Nachdem jetzt schon wochenlang auf jedem Fernsehsender jahresgerückblickt wurde, hier mein ultimativer Jahresrückblick in Sachen Eisenbahnfahrten. Zwar liebe ich es, mit per Eisenbahn zu reisen. Egal. Was. Passiert. Aber: Sowohl Deutsche Bahn als auch NS (die holländische Bahn) haben ihr möglichstest getan, dies zu ändern.

Also, hier zu meiner kleinen, privaten, Bahnstatistik für das Jahr 2009:

  • 6 -- Anzahl der Fahrten von Friedrichshafen nach Delft.

  • 5 -- Anzahl der Fahrten von Delft nach Friedrichshafen (einmal bin ich geradelt).

  • 1 gravierendes Problem mit den Bremsen im ICE und daher nette 45 Minuten Aussicht auf Bahnsteig 4 in Köln ("Wir booten den Bordcomputer neu") sowie eine halbe Stunde Aussicht auf Düsseldorf Hauptbahnhof bis wir dann in Arnhem endgültig liegen blieben.

  • 1 ausgefallene Heizung im Zug am kältesten Tag des Jahres -- als Kind war ich davon fasziniert, dass es bei der Bahn auch Kühlwagen für Frischwaren gibt. Jetzt weiss ich, dass es ziemlich Scheisse ist, in einem selbigen zu sitzen.

  • 1 laufende und nicht abschaltbare Heizung im Zug am wärmsten Tag des Jahres -- wozu in die Sauna, wenn man auch Bahnfahren kann?

  • 2 Brezelfrühstücke um sechs Uhr morgens in Ulm -- denn der Nachtzug aus Amsterdam hat wohl immer mindestens zehn Minuten Verspätung.

  • 1 extra Nacht zu Hause bei meinen Eltern -- denn wer hätte gedacht, dass man schon zwischen Friedrichshafen und Ravensburg zehn Minuten Verspätung einfahren kann (und daher verpasste letzte Verbindung nach Holland)?

  • 3: Zahl der ICE International, die unvorgesehenerweise nicht in Amsterdam sondern schon in Köln endeten (gut, netterweise Stand meistens ziemlich schnell ein Ersatzzug für die Weiterfahrt bereit).

  • 2 virtuelle Sitzreservierungen -- Reservierungen für Sitze, die in Zughälften waren, die schlussendlich doch nicht fuhren. Und daher: Ein exklusiver Stehplatz von Frankfurt nach Stuttgart.

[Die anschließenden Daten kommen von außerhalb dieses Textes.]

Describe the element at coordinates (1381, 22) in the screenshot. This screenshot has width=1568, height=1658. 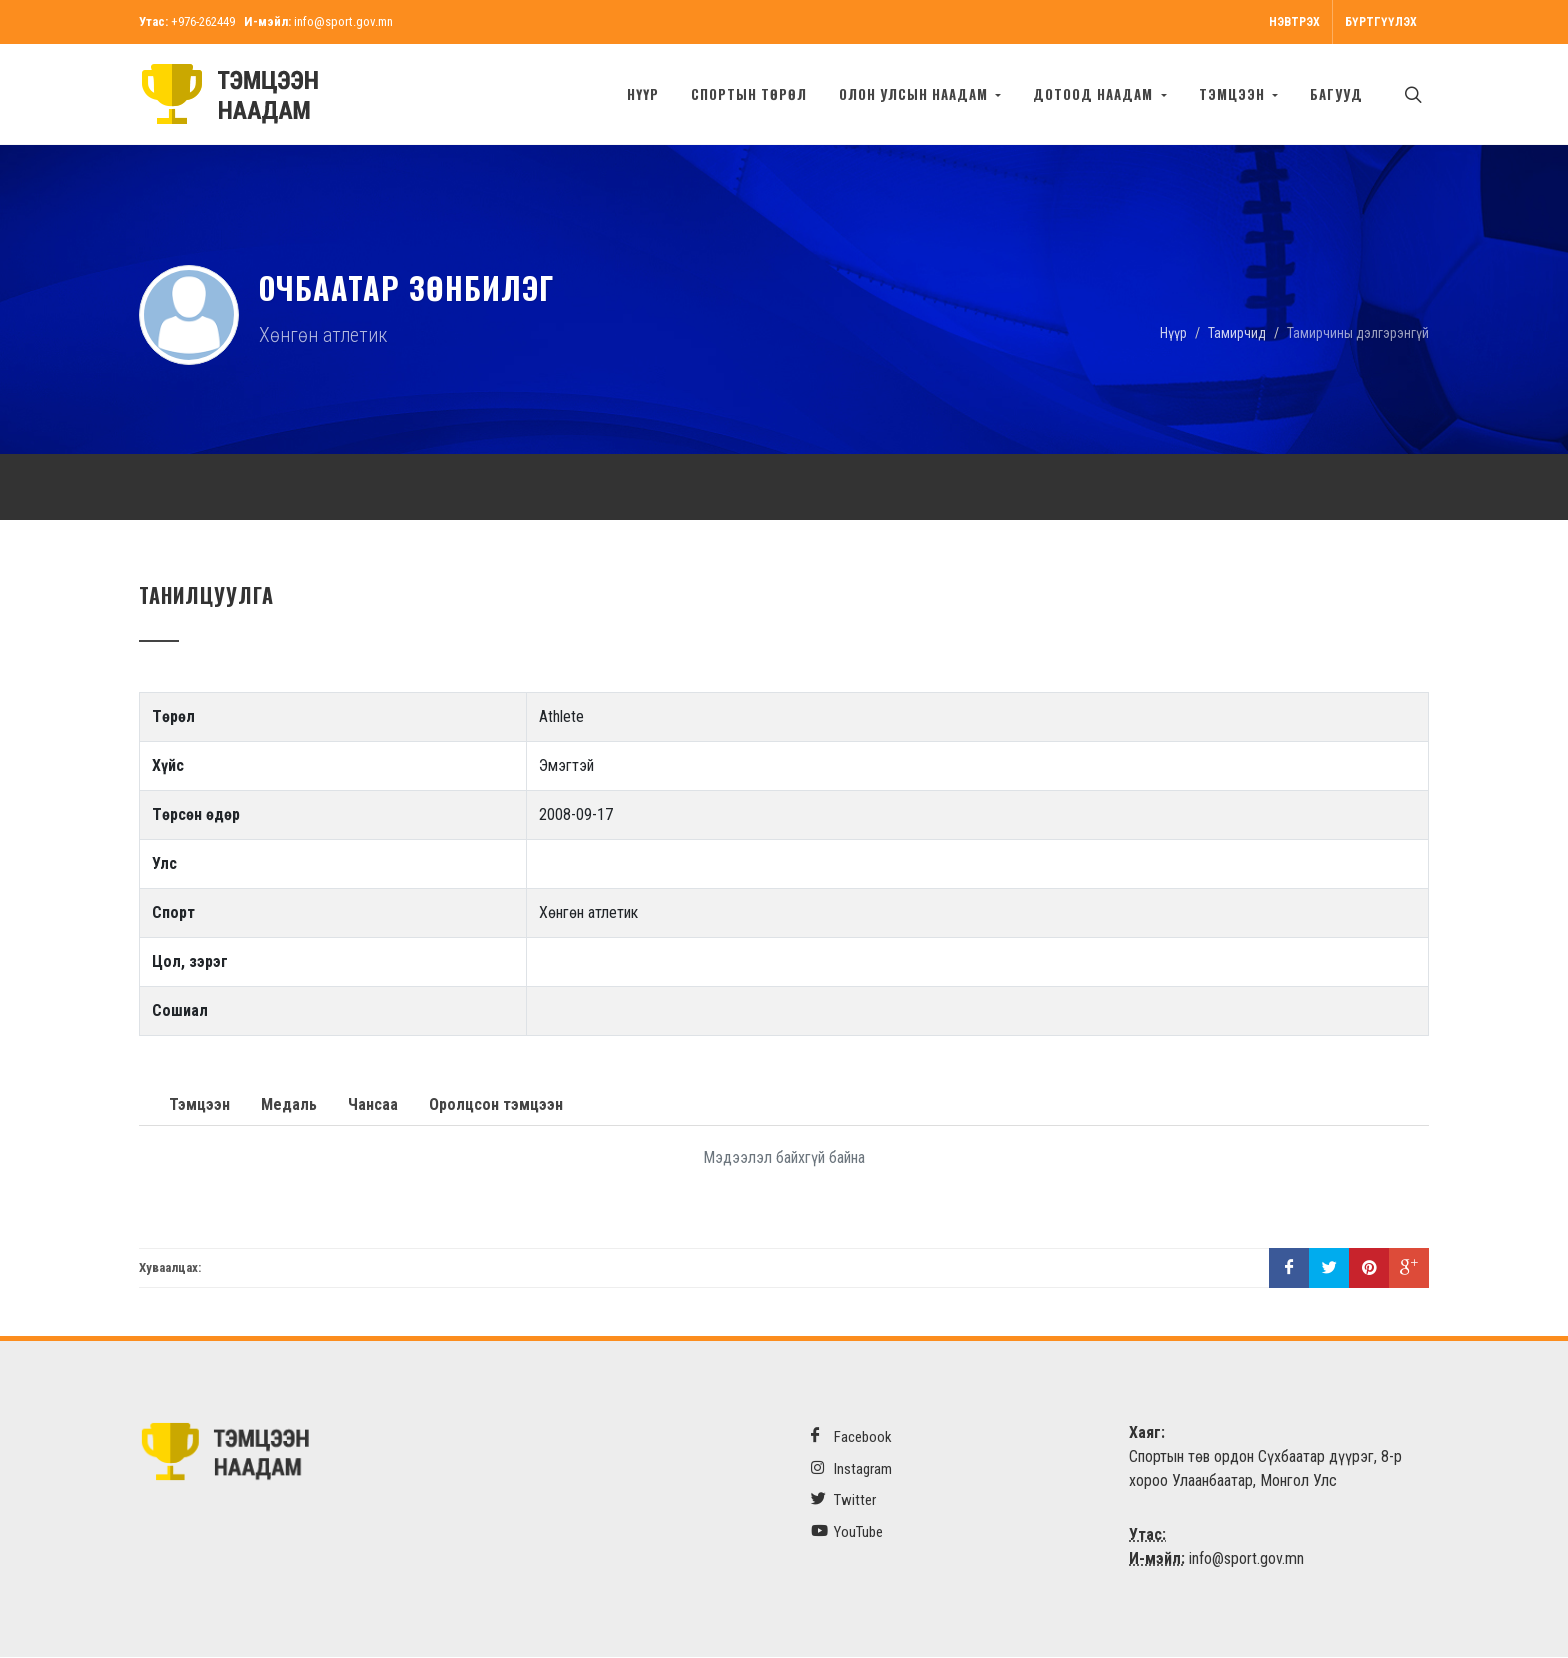
I see `Бүртгүүлэх` at that location.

  • 1 zufällig wiedergetroffene ehemalige Mitbewohnerin -- im ICE von Stuttgart nach Ulm.

  • gefühlte 334 mal: "Sänk ju vorr träwelling wiss Deutsche Bahn"

  • 1 Erkenntnis, dass man eine Radreservierung für den Fernverkehr mindestens drei Tage im Voraus lösen muss (sonst bleibt das Rad zu Hause. Egal. Wie. Sehr. Man. Auch. Bettelt.).

  • ungefähr 50 mal: "Volgens een technische storing tussen Dordrecht en Rotterdam rijden minder trainen" -- komischerweise passieren diese technischen Probleme immer zwischen Dordrecht und Rotterdam, und das circa einmal in der Woche. Die Folge: Die Fahrt ins Fitnessstudio nach Den Haag kann dann schon mal eine dreiviertel Stunde dauern (normal sind zehn Minuten).



Das war er also, der grosse Bahnfahren-Jahresrückblick. Doch auch 2010 scheint schon auf dem besten Wege zu sein, ähnliche Überraschungen wie letztes Jahr bereitzuhalten. Die bisherige Bilanz für 2010: Einmal Friedrichshafen-Delft inklusive unplanmäßiger Zugwechsel in Köln und eine dreiviertel Stunde Verspätung bei der Ankunft in Delft. Doch damit 2010 ein ähnlicher Spitzenjahrgang wie 2009 wird, muss noch mindestens eine schicke Dreistunden-Verspätung drinsein. Sonst wird das nichts.

Und ach ja: "Sänk ju vorr rieding sis adikkel."